▶ [RECORDS SHOWN]:

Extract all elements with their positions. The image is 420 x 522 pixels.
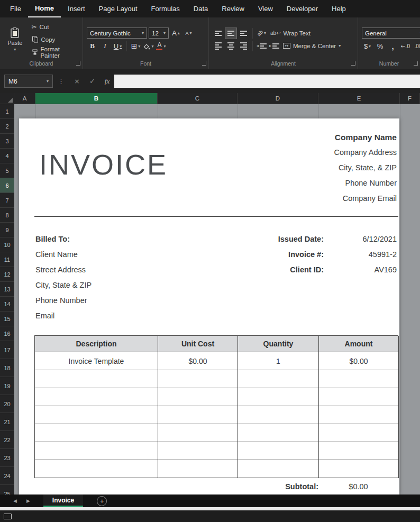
status-icon[interactable] — [4, 514, 12, 519]
formula-input[interactable] — [114, 75, 420, 88]
menu-tab-file[interactable]: File — [3, 0, 28, 17]
row-header[interactable]: 23 — [0, 449, 14, 467]
row-header[interactable]: 19 — [0, 377, 14, 395]
name-box-splitter[interactable]: ⋮ — [53, 77, 69, 85]
table-cell[interactable] — [238, 424, 319, 442]
column-header-f[interactable]: F — [400, 93, 420, 104]
table-cell[interactable] — [158, 460, 238, 478]
align-bottom-button[interactable] — [238, 28, 249, 39]
align-center-button[interactable] — [225, 41, 236, 51]
row-header[interactable]: 25 — [0, 485, 14, 494]
column-header-a[interactable]: A — [14, 93, 35, 104]
format-painter-button[interactable]: Format Painter — [30, 47, 79, 58]
table-cell[interactable] — [319, 388, 399, 406]
paste-button[interactable]: Paste ▾ — [4, 20, 26, 59]
table-cell[interactable]: $0.00 — [158, 352, 238, 370]
invoice-page[interactable]: INVOICE Company Name Company Address Cit… — [19, 118, 399, 494]
prev-sheet-icon[interactable]: ◀ — [8, 498, 22, 503]
table-cell[interactable] — [238, 406, 319, 424]
column-header-d[interactable]: D — [238, 93, 318, 104]
menu-tab-review[interactable]: Review — [215, 0, 251, 17]
table-cell[interactable] — [238, 442, 319, 460]
row-header[interactable]: 4 — [0, 149, 14, 163]
cut-button[interactable]: ✂ Cut — [30, 22, 79, 32]
row-header[interactable]: 17 — [0, 341, 14, 359]
menu-tab-insert[interactable]: Insert — [61, 0, 92, 17]
table-header-quantity[interactable]: Quantity — [238, 336, 319, 352]
underline-button[interactable]: U▾ — [112, 41, 123, 51]
insert-function-icon[interactable]: fx — [100, 77, 114, 86]
row-header[interactable]: 14 — [0, 297, 14, 312]
increase-decimal-button[interactable]: ←.0 — [400, 41, 411, 51]
table-cell[interactable] — [35, 442, 158, 460]
table-cell[interactable] — [35, 424, 158, 442]
align-middle-button[interactable] — [225, 28, 236, 39]
row-header[interactable]: 1 — [0, 104, 14, 119]
bold-button[interactable]: B — [87, 41, 98, 51]
sheet-tab-invoice[interactable]: Invoice — [43, 494, 83, 507]
table-cell[interactable]: $0.00 — [319, 352, 399, 370]
accounting-format-button[interactable]: $▾ — [362, 41, 373, 51]
table-cell[interactable] — [319, 370, 399, 388]
align-right-button[interactable] — [238, 41, 249, 51]
font-dialog-launcher[interactable] — [202, 61, 206, 66]
row-header[interactable]: 2 — [0, 119, 14, 134]
table-cell[interactable] — [238, 370, 319, 388]
alignment-dialog-launcher[interactable] — [351, 61, 355, 66]
next-sheet-icon[interactable]: ▶ — [22, 498, 35, 503]
comma-style-button[interactable]: , — [387, 41, 398, 51]
copy-button[interactable]: Copy — [30, 34, 79, 45]
percent-style-button[interactable]: % — [375, 41, 386, 51]
menu-tab-page-layout[interactable]: Page Layout — [92, 0, 144, 17]
row-header[interactable]: 10 — [0, 237, 14, 252]
row-header[interactable]: 20 — [0, 395, 14, 413]
column-header-c[interactable]: C — [158, 93, 238, 104]
fill-color-button[interactable]: ▾ — [143, 41, 154, 51]
table-cell[interactable] — [35, 370, 158, 388]
table-cell[interactable] — [238, 460, 319, 478]
table-cell[interactable] — [158, 406, 238, 424]
row-header[interactable]: 3 — [0, 134, 14, 149]
menu-tab-developer[interactable]: Developer — [280, 0, 325, 17]
row-header[interactable]: 24 — [0, 467, 14, 485]
font-color-button[interactable]: A ▾ — [156, 41, 167, 51]
page-layout-canvas[interactable]: INVOICE Company Name Company Address Cit… — [14, 104, 420, 494]
table-cell[interactable] — [35, 460, 158, 478]
align-left-button[interactable] — [213, 41, 224, 51]
table-cell[interactable]: 1 — [238, 352, 319, 370]
table-cell[interactable] — [319, 442, 399, 460]
font-size-combo[interactable]: 12 ▾ — [149, 28, 169, 39]
row-header[interactable]: 16 — [0, 326, 14, 341]
menu-tab-data[interactable]: Data — [187, 0, 215, 17]
menu-tab-home[interactable]: Home — [28, 0, 61, 17]
table-cell[interactable] — [238, 388, 319, 406]
row-header[interactable]: 18 — [0, 359, 14, 377]
row-header[interactable]: 11 — [0, 252, 14, 267]
menu-tab-formulas[interactable]: Formulas — [144, 0, 187, 17]
table-header-description[interactable]: Description — [35, 336, 158, 352]
table-cell[interactable] — [35, 388, 158, 406]
increase-indent-button[interactable]: ▸ — [269, 41, 280, 51]
font-name-combo[interactable]: Century Gothic ▾ — [87, 28, 147, 39]
decrease-decimal-button[interactable]: .00 — [413, 41, 420, 51]
row-header[interactable]: 13 — [0, 282, 14, 297]
row-header[interactable]: 7 — [0, 193, 14, 208]
table-cell[interactable] — [319, 460, 399, 478]
add-sheet-button[interactable]: + — [97, 496, 107, 506]
table-header-unit-cost[interactable]: Unit Cost — [158, 336, 238, 352]
decrease-indent-button[interactable]: ◂ — [256, 41, 267, 51]
enter-icon[interactable]: ✓ — [85, 77, 100, 85]
table-cell[interactable] — [158, 370, 238, 388]
table-cell[interactable]: Invoice Template — [35, 352, 158, 370]
shrink-font-button[interactable]: A▾ — [183, 28, 194, 39]
name-box[interactable]: M6 ▾ — [4, 75, 53, 88]
row-header[interactable]: 22 — [0, 431, 14, 449]
column-header-b[interactable]: B — [35, 93, 158, 104]
italic-button[interactable]: I — [99, 41, 111, 51]
number-format-combo[interactable]: General ▾ — [362, 28, 420, 39]
table-cell[interactable] — [158, 424, 238, 442]
wrap-text-button[interactable]: ab↩ Wrap Text — [269, 28, 312, 39]
table-cell[interactable] — [319, 406, 399, 424]
row-header[interactable]: 12 — [0, 267, 14, 282]
table-header-amount[interactable]: Amount — [319, 336, 399, 352]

▶ [THE PROBLEM]: Scan the records for the word "format". Copy each line where it turns up.

▶ [RESPONSE TO THIS EXERCISE]:
format-painter-button[interactable]: Format Painter — [30, 47, 79, 58]
accounting-format-button[interactable]: $▾ — [362, 41, 373, 51]
number-format-combo[interactable]: General ▾ — [362, 28, 420, 39]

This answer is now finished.